The scape-tavernahadoop-demonstrator
project consists of the modules
defaulthttp-restclient
, tavernaserver-restclient
, hadoopjobtracker-client
and tavernahadoop-webgui
which together demonstrate the orchestration of
Hadoop Jobs using the Taverna Server.
The tavernahadoop-webgui
is the web gui application which can be deployed to
an Apache Tomcat Web Application Server (deployment has been tested on versions
6.26 and 7.0.32).
The tavernaserver-restclient
is a generic REST client including a client for the
Taverna Server 2.4 which is available for download at
http://www.taverna.org.uk/download/server/2-4/. This client is a simple and
reduced alternative to the full Taverna Server client available at
https://github.com/myGrid/t2-server-jar. It consists of a generic REST client
(module defaulthttp-restclient
) based on
org.apache.http.impl.client.DefaultHttpClient
which can do Basic HTTP
authentication, and a basic Taverna REST client consuming the Taverna Server
2.4 REST API for submitting, starting, and monitoring Taverna Server Workflow
Runs. Taverna Server 2.4 REST API is documented at
http://dev.mygrid.org.uk/wiki/display/taverna/REST+API.

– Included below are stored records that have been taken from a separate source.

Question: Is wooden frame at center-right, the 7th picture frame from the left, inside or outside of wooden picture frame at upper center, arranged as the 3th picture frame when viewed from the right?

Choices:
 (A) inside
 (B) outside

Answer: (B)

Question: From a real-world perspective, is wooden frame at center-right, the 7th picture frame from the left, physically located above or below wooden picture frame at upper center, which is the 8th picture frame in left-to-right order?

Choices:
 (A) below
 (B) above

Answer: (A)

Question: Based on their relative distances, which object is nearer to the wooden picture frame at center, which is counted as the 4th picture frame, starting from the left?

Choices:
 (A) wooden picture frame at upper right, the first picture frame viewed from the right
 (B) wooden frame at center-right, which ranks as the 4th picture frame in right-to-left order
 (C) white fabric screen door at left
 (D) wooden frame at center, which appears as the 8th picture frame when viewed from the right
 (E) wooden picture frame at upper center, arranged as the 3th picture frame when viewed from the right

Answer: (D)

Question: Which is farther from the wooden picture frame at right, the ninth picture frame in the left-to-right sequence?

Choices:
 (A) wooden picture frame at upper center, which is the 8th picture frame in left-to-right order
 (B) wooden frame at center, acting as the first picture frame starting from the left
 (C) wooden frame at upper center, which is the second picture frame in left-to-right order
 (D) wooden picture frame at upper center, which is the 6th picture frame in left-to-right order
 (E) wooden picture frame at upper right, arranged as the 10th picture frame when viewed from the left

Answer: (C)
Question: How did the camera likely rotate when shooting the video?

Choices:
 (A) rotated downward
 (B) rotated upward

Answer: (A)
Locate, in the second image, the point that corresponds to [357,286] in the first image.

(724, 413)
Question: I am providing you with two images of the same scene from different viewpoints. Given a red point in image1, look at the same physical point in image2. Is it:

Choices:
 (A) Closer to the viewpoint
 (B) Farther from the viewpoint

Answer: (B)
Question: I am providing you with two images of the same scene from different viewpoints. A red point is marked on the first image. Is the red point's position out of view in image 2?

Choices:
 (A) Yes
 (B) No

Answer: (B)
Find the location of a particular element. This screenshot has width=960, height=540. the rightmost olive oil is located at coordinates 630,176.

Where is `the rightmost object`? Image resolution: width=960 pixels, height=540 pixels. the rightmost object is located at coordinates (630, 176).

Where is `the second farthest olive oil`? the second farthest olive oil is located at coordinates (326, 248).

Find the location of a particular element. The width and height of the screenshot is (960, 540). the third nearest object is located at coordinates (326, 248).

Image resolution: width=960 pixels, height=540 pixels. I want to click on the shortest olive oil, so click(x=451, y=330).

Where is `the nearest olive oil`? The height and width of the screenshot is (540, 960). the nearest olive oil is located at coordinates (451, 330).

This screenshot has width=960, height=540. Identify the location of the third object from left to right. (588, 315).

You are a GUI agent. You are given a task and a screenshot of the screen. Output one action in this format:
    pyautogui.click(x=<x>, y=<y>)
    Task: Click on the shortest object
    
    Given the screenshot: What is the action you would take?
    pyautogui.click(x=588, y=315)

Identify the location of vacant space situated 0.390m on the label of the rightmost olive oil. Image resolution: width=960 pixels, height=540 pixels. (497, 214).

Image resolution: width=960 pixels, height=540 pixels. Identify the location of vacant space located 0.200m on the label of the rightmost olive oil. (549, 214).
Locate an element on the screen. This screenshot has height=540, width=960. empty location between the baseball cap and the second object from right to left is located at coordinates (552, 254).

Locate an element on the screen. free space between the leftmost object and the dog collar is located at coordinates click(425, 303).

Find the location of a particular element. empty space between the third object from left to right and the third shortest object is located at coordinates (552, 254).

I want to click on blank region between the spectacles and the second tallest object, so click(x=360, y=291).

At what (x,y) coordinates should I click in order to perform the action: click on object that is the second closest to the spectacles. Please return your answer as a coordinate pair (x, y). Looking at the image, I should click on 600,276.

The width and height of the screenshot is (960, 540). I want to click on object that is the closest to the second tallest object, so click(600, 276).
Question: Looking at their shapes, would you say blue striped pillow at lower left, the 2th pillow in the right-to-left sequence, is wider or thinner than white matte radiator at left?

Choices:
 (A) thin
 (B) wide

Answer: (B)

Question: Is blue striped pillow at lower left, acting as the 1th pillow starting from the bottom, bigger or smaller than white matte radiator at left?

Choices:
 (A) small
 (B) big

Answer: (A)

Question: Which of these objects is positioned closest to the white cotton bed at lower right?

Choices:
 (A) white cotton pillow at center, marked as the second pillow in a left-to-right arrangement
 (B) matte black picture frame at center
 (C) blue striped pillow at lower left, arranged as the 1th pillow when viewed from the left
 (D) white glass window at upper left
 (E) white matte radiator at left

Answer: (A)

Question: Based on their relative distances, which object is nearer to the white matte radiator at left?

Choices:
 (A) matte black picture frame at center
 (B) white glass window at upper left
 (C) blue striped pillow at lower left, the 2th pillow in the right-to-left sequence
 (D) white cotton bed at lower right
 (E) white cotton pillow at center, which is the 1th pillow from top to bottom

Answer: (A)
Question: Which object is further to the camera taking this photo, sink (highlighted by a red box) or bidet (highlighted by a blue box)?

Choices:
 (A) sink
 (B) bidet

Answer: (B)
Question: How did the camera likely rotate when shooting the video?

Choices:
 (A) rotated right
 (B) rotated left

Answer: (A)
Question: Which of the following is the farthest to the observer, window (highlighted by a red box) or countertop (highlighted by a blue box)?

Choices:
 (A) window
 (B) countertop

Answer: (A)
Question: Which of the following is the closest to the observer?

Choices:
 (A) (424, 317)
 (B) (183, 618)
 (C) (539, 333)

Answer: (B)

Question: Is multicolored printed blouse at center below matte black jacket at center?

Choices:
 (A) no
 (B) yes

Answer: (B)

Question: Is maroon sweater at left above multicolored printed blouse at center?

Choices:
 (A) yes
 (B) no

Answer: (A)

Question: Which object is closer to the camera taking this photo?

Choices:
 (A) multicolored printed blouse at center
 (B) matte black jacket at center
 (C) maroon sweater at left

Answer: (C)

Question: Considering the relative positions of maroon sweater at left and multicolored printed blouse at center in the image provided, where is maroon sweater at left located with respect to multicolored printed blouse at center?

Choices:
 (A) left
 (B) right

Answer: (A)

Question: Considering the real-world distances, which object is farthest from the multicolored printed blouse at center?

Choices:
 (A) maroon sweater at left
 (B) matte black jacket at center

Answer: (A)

In order to build the application, Java SE Development Kit (JDK) version >=1.6.0
and Apache Maven >= 2.2.1 is required. The web application needs a
Taverna Server 2.4 server instance, Hadoop (CDH3u4) - at least running in
pseudo-distributed mode - and a MySQL Server version >= 5.2. For web application
deployment a servlet container, such as the Apache Tomcat Web Application Server
is required (deployment has been tested on versions 6.26 and 7.0.32).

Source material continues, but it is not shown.